China's foreign reserves fall below $3 trillion mark
A Chinese clerk counts US dollar banknotes at a bank in Huaibei city, East China's Anhui province. [Photo/VCG] |
China's forex reserves dropped to $2.9982 trillion in January, lower than market expectations of $3.0035 trillion, the lowest level since February 2011.
The forex level dropped below the $3 trillion-level that has been regarded as a physical line that the central bank is willing to tolerate.
The central parity rate of the yuan set by the central bank strengthened to 6.8604 against the dollar Tuesday.
The offshore yuan soon retreated in the afternoon soon after the data released, trading at 6.8296 against the dollar as of 4:20 p.m..
The central bank raised the average rate of the benchmark repo in the open market, which reflects market liquidity, by 10 basis points starting Friday.

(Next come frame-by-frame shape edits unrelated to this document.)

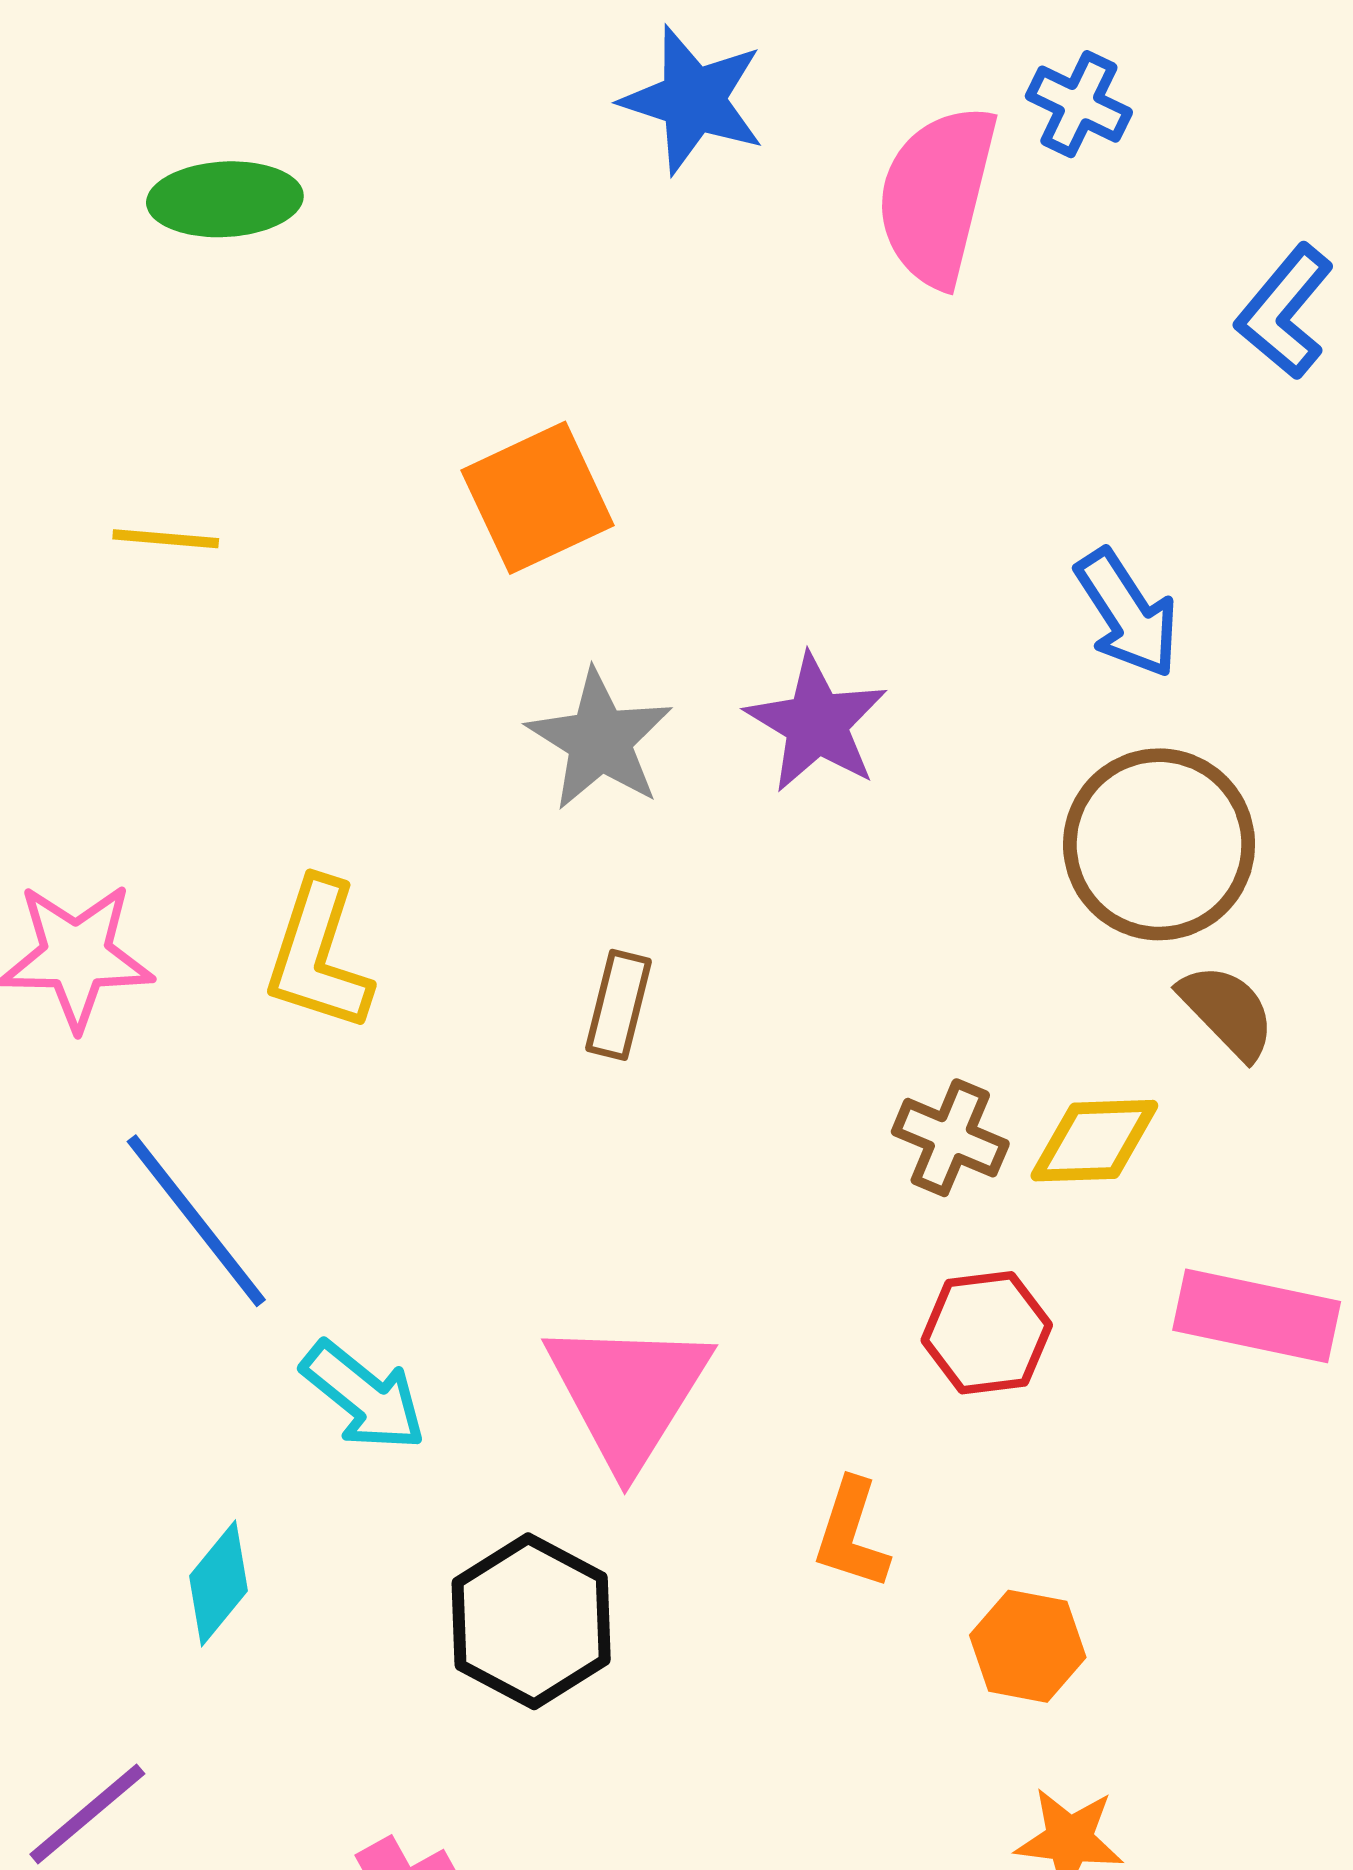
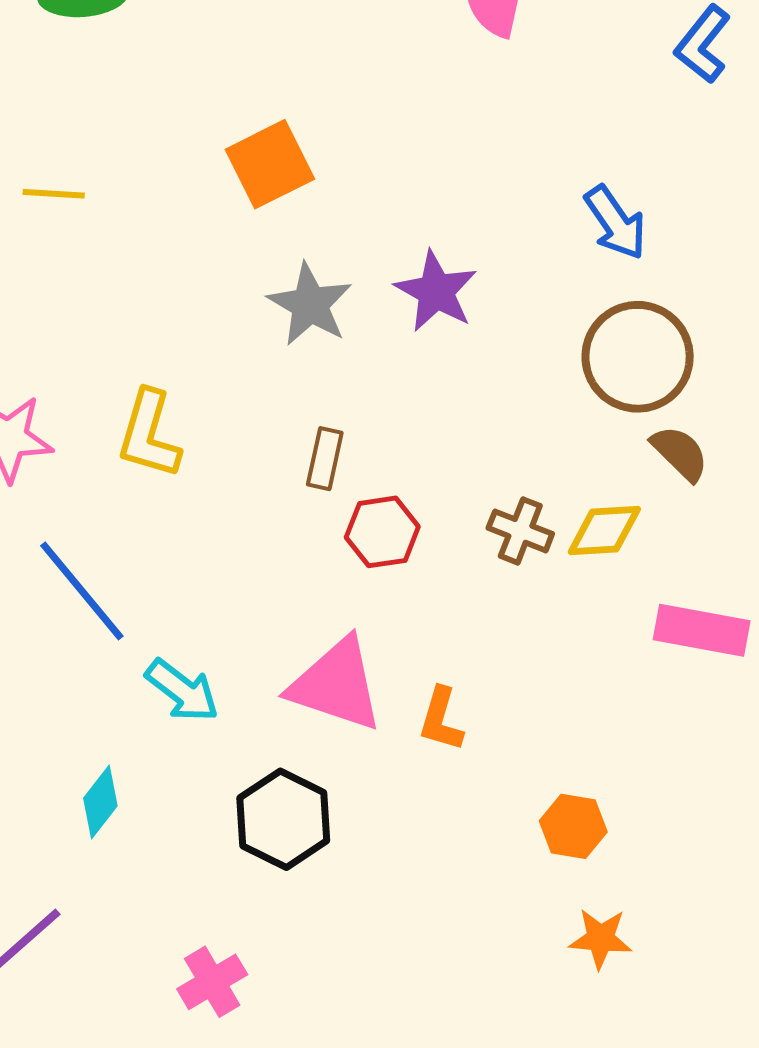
red hexagon: (987, 1333) -> (382, 532), moved
pink triangle: (628, 1393) -> (336, 685), turned -42
orange L-shape: (851, 1534) -> (441, 719), moved

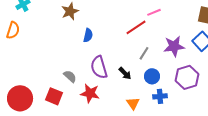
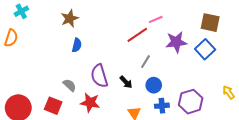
blue semicircle: (88, 35) -> (77, 45), moved
purple star: (174, 46) -> (176, 42), moved
purple hexagon: (187, 77) -> (191, 102), moved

The move has been seen as a prelude of a near-term future interest rate rise, according to some analysts, because the move reflects the tightening up trend of monetary policy.
Xu Zhong, director of the research bureau under the People's Bank of China, said the move cannot be mixed up with raising the bench mark interest rate.
Xu said the rise of repos only reflects the upward trend in the open market since last September, but it cannot be equalized with an interest rate rise that largely reflects the central bank's strong motive to intervene.
The lending rate was cut in October in 2015 to 4.35 percent.
Ming Ming, an economist with CITIC Securities Co said the central bank has sent signals for interest rate hikes, but is not likely to do so in the short-run.
"The bank has no intention to quicken the pace of the deleveraging process, but would rather leave room for mild deleveraging," he said in a note.
The central bank would raise the interest rate to support the yuan if depreciation pressure continues or forex reserves plunge quickly in the medium to long run, according to Ming.
The central bank stopped open market operations on Tuesday for three straight trading days, saying that the liquidity level remains adequate.